[AVAILABLE DATA Boundary: Start]

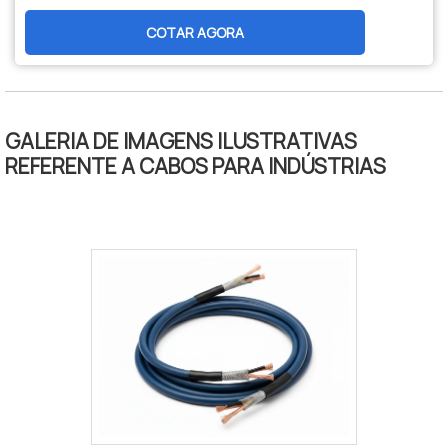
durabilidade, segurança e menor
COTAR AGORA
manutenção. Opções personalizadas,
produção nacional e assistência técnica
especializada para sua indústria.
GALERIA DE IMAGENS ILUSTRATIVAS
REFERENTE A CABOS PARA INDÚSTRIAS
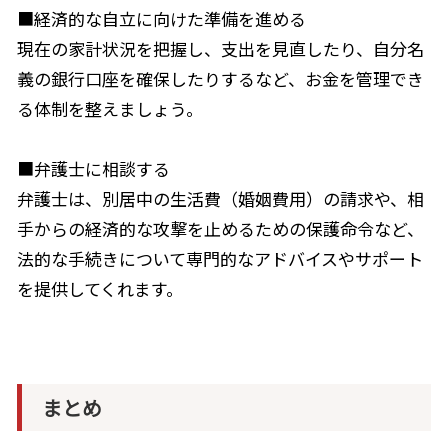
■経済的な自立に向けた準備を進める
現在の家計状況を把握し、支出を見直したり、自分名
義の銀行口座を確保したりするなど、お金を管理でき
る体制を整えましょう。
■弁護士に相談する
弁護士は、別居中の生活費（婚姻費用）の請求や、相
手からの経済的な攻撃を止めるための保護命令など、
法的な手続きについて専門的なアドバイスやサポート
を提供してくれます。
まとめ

[AVAILABLE DATA Boundary: End]
[AVAILABLE DATA Boundary: Start]

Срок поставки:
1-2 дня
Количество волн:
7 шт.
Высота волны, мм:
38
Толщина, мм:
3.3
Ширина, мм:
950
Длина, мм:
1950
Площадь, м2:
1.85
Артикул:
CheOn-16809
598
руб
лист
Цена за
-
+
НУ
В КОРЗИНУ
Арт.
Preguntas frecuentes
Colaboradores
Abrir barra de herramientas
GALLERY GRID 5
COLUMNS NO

[AVAILABLE DATA Boundary: End]

◆ WHAT THE EXERCISE ASKS: Your output should be the lines above from the one that contains "COTAR AGORA" through the one that contains "弁護士は、別居中の生活費（婚姻費用）の請求や、相", word for word, with pictures left out.

◆ OUTPUT FOR THIS TASK:
COTAR AGORA
manutenção. Opções personalizadas,
produção nacional e assistência técnica
especializada para sua indústria.
GALERIA DE IMAGENS ILUSTRATIVAS
REFERENTE A CABOS PARA INDÚSTRIAS
■経済的な自立に向けた準備を進める
現在の家計状況を把握し、支出を見直したり、自分名
義の銀行口座を確保したりするなど、お金を管理でき
る体制を整えましょう。
■弁護士に相談する
弁護士は、別居中の生活費（婚姻費用）の請求や、相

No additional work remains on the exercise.